By Oliver Tree and Mike Obel
Spanish consumers are pulling their cash out of banks at record levels, according to figures released on Tuesday.
Private sector deposits fell by nearly 5 percent in July to €1.509, the Telegraph reported, citing European Central Bank data, as public confidence in the banking system reached all-time lows amid a worsening economic situation.
The news comes after bond markets continued to hammer the debt-ridden euro zone nations Spain and Italy last week.
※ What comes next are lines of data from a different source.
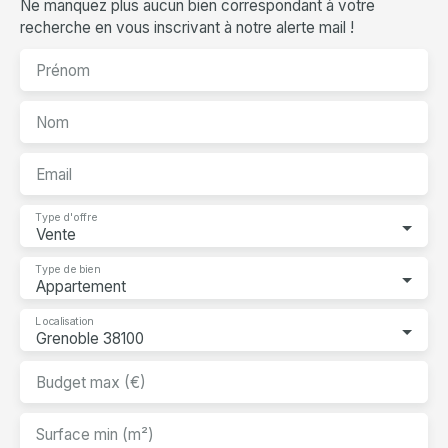
Ne manquez plus aucun bien correspondant à votre
recherche en vous inscrivant à notre alerte mail !
Prénom
Nom
Email
Type d'offre
Vente
Type de bien
Appartement
Localisation
Grenoble 38100
Budget max (€)
Surface min (m²)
On Friday, the interest rate on a 10-year loan to the Spanish government briefly topped 6 percent -- a level that forced Greece into a default earlier this year, despite massive financial support from international sources -- before settling back to 5.96 percent.
"The pick-up in yields is a clear negative headline for Spain," Jo Tomkins, an analyst at 4Cast, a consulting firm, told the New York Times. "The country is facing a double-whammy of low growth and tough austerity, and [there are] doubts that it will be able to hit already optimistic deficit targets."
The surge in bond yields was followed by a two-notch credit downgrade by Standard & Poor's, which slashed the country's rating to BBB + on worries about the government's exposure to the nation's ailing banks. The current reduced rating is still considered to be investment grade.
The yield on Spain's two-year notes surged to the highest level in 18 years, Bloomberg News said.
Meanwhile, Spanish unemployment climbed to 24.4 percent of the workforce, the government said.
Italy's cost of borrowing was close behind its western neighbor: The yield on a 10-year note rose Friday to 5.84 percent from 5.24 percent.
"These ... results certainly came at a price which, in turn, leaves a question mark over how long Italy will be able to finance itself at levels that can be deemed sustainable," Richard McGuire, senior fixed income strategist at Rabobank, told the Wall Street Journal.